Esprime una compiutezza di senso sonoro, adatta per intenzione dell’autore a una pluralità di stati d’animo, la nuova opera in solitudine del compositore e pianista Girolamo De Simone: ininterrotta rivelazione di emozioni. Dodici cesellature in un titolo dai polisemici richiami religiosi “Qâf”, che è anche il tema d’apertura lungo sette minuti, partitura immaginifica scaturita dalle suggestioni procurate dai disegni di Dino Izzo, le cui sonorità sono state ispirate dal magistero di Cage e di Chiari.
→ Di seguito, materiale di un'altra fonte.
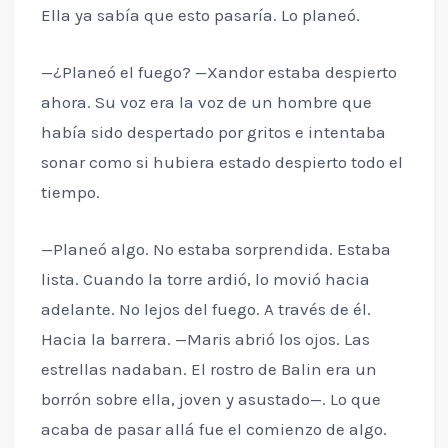
Ella ya sabía que esto pasaría. Lo planeó.
—¿Planeó el fuego? —Xandor estaba despierto
ahora. Su voz era la voz de un hombre que
había sido despertado por gritos e intentaba
sonar como si hubiera estado despierto todo el
tiempo.
—Planeó algo. No estaba sorprendida. Estaba
lista. Cuando la torre ardió, lo movió hacia
adelante. No lejos del fuego. A través de él.
Hacia la barrera. —Maris abrió los ojos. Las
estrellas nadaban. El rostro de Balin era un
borrón sobre ella, joven y asustado—. Lo que
acaba de pasar allá fue el comienzo de algo.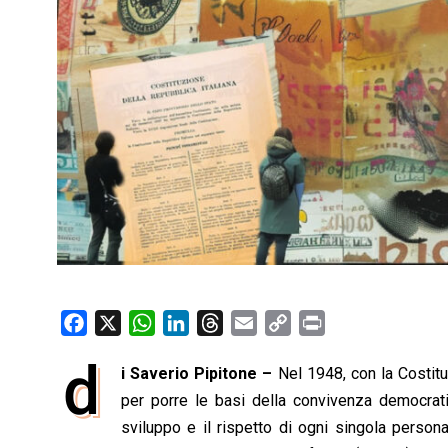
F
X
W
L
T
E
C
P
a
h
i
h
m
o
r
d
i Saverio Pipitone –
Nel 1948, con la Costituz
c
a
n
r
a
p
i
e
per porre le basi della convivenza democratic
t
k
e
i
y
n
b
s
e
a
l
L
t
sviluppo e il rispetto di ogni singola person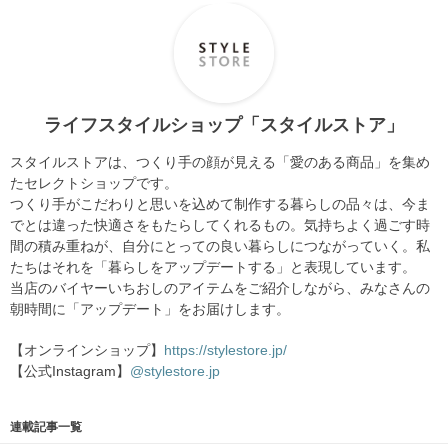
ライフスタイルショップ「スタイルストア」
スタイルストアは、つくり手の顔が見える「愛のある商品」を集め
たセレクトショップです。
つくり手がこだわりと思いを込めて制作する暮らしの品々は、今ま
でとは違った快適さをもたらしてくれるもの。気持ちよく過ごす時
間の積み重ねが、自分にとっての良い暮らしにつながっていく。私
たちはそれを「暮らしをアップデートする」と表現しています。
当店のバイヤーいちおしのアイテムをご紹介しながら、みなさんの
朝時間に「アップデート」をお届けします。
【オンラインショップ】
https://stylestore.jp/
【公式Instagram】
@stylestore.jp
連載記事一覧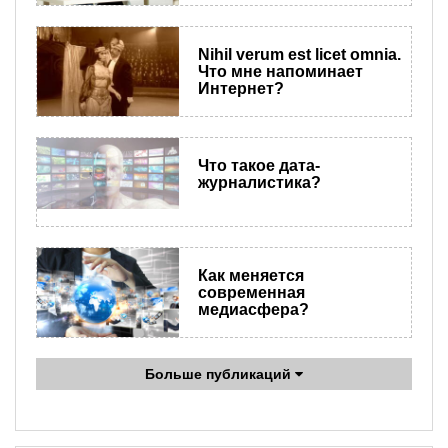
​Nihil verum est licet omnia.
Что мне напоминает
Интернет?
Что такое дата-
журналистика?
Как меняется
современная
медиасфера?
Больше публикаций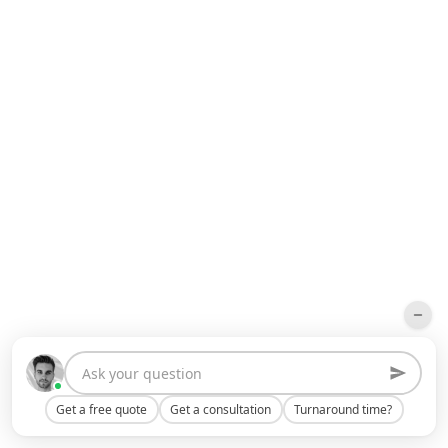
Get a free quote
Get a consultation
Turnaround time?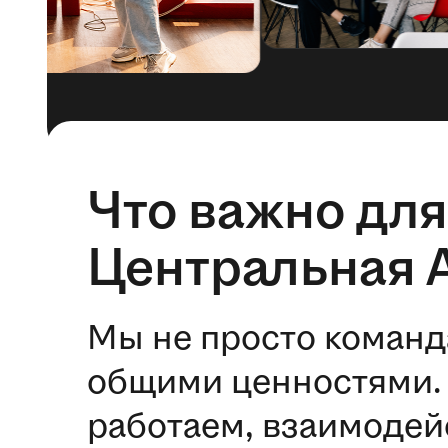
Что важно для
Центральная 
Мы не просто команд
общими ценностями. 
работаем, взаимодей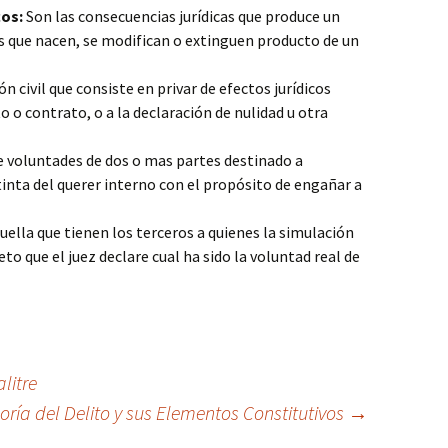
cos:
Son las consecuencias jurídicas que produce un
s que nacen, se modifican o extinguen producto de un
n civil que consiste en privar de efectos jurídicos
o o contrato, o a la declaración de nulidad u otra
e voluntades de dos o mas partes destinado a
inta del querer interno con el propósito de engañar a
uella que tienen los terceros a quienes la simulación
eto que el juez declare cual ha sido la voluntad real de
litre
oría del Delito y sus Elementos Constitutivos
→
Di fatti, se da un lato “Qâf” è il nome arabo del “monte analogo” del romanzo di René Daumal, dall’altro, nelle intenzioni del musicista vesuviano, c’è l’allusione ad altre vette di spiritualità, come il Monte Athos della religiosità greco-ortodossa o la Verna, il santuario francescano dove De Simone ha composto alcuni dei brani della raccolta. In continuità con i lavori precedenti del compositore, si respira un’atmosfera riflessiva in questo disco, che si ascolta tutto di un fiato per i suoi venticinque minuti della sua durata, e che mantiene un livello di elaborazione musicale davvero alto, non cedendo mai all’autocompiacimento. C’è la prediletta inquietudine esistenzialistica desimoniana, si viaggia su un orizzonte lirico, meditativo e introspettivo che si riempie di percezioni popolari (si ascoltino la fin troppo breve “La folla triste” e ancora “Magica festa”), di passaggi romantici (“Rugiada”), di nitidezza di tocco pianistico e di espressione (“Chiara #1” e “Chiara #2”), d’inquiete esplorazioni dell’anima, come ne “Il soffio sofferto”, composizione per flauti ed elettronica e dedicata a Luciano Cilio, altro imprescindibile riferimento musicale di De Simone. Ritroviamo la matrice arcaica del canto religioso con “L’inno di Giovanni #1” e “L’inno di Giovanni #2”. Si finisce con il succinto eloquio estatico di “Danza” (ispirata al riconoscimento supremo ricevuto da San Francesco, secondo l’agiografia del Poverello di Assisi), un’altra punta compositiva particolarmente riuscita del lavoro. “Qâf” è disponibile sulle principali piattaforme digitali.